Alan Levine of Maricopa and cogdogblog posts (as he has before) about the general woorthlessness of the big edu-cons, just right at the moment when I happen to be at one of them.

He has some valid points about visiting the exhibit hall just to grab the schwag (OK, I’m guilty of that, sometimes, I admit it), and sitting in the keynote and checking email or blogging (I’m guilty of that right now, although if the damn wifi in this conference center were working, I wouldn’t have to be writing this on the Treo with Vagablog!).

But I think he’s a little over-jaded (no pun on his url) and over-curmudgeonly…probably as a result of over-exposure. He’s a lot more of a longer-established and more experienced edtech hotshot than I am, and I think there’s a whole big world of faculty/admins/ID folks who are even less-experienced with even more to learn than me.

There’s a danger, when you spend a lot of time in the circle where innovation happens, of forgetting just how much of what is already old hat to people like Alan (and, increasingly, me) is still decidedly new hat to huge numbers of people who really do learn new things from these conferences.

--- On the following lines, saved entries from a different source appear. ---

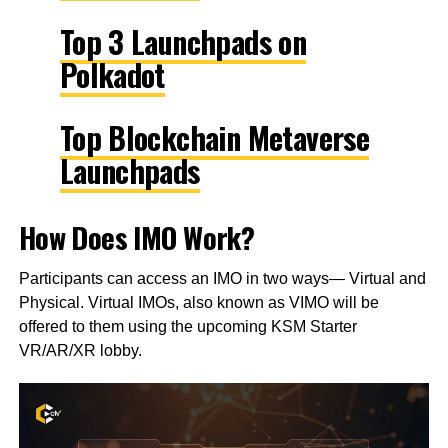
Top 3 Launchpads on
Polkadot
Top Blockchain Metaverse
Launchpads
How Does IMO Work?
Participants can access an IMO in two ways— Virtual and
Physical. Virtual IMOs, also known as VIMO will be
offered to them using the upcoming KSM Starter
VR/AR/XR lobby.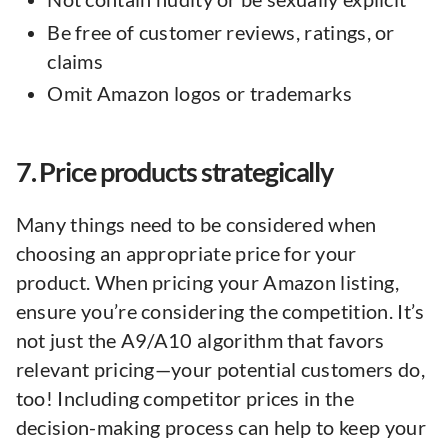
Be free of customer reviews, ratings, or
claims
Omit Amazon logos or trademarks
7. Price products strategically
Many things need to be considered when
choosing an appropriate price for your
product. When pricing your Amazon listing,
ensure you’re considering the competition. It’s
not just the A9/A10 algorithm that favors
relevant pricing—your potential customers do,
too! Including competitor prices in the
decision-making process can help to keep your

And beyond that, even for hotshots and moderately warm shots like me, there are still opportunities to glean some little gems even from generally commonplace blahblah keynotes. For example, Tracy Futhey’s keynote about “Technology Initiatives to Move the Campus Forward” at Duke and Carnegie Mellon this morning, in addition to some general principles about risks, benefits, and challenges of tech innovation with which I’m very familiar (and others probably are, too), made a very intriguing side point. In talking about Duke’s famous (or infamous) Ipod project, she mentioned the later, almost incidental, addition of voice recorders to the Ipods.

This goes to a much larger and more important point about technology helping students to create and publish content, instead of (as is too often the case) merely passively consuming it. That’s not a point I really needed reminding of, but it is a point that is good (and provocative) to see new examples of. A conference like this can sometimes plant these little seeds which get mulled about, discussed over lunch or on the bus to UCLA, and then brought back home for more thought, new ideas, and to be used as handy pullquotes and name-dropping when talking to senior administrators (“at Duke they’re doing such and such”).

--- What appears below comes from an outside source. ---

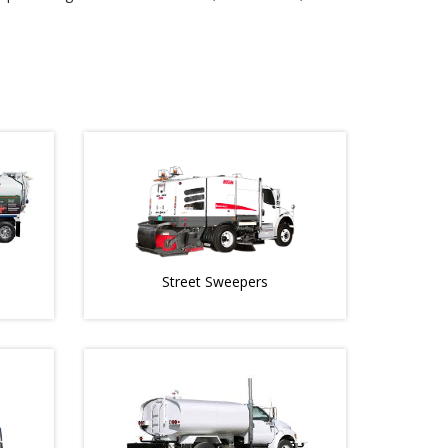
Street Sweepers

There’s also (as Alan acknowledges) the benefit of meeting and talking to people. This morning (and it’s not yet 11 AM) I’ve already had some good conversation with colleagues from Virginia Beach, Pomona, Newark, and Egypt.

But none of this really negates what I see as Alan’s major criticism (and I heard the same criticism from a guest-wish I remembered her name-on Chris Pirillo’s podcast). At all these conferences, no matter how we talk about educational innovations (especially enabled by technology), we really only hear about those innovations. At the conference itself, we don’t really do anything except sit and listen to a 50-minute-with-a-powerpoint, with maybe (at most) a few minutes for questions. Nothing active, nothing participatory, nothing innovative. We sit in air-conditioned rooms and hear about tools and techniques which are exactly the opposite of what we’re experiencing at the conference.

That’s an excellent point, and I would love to see a conference which does things differently.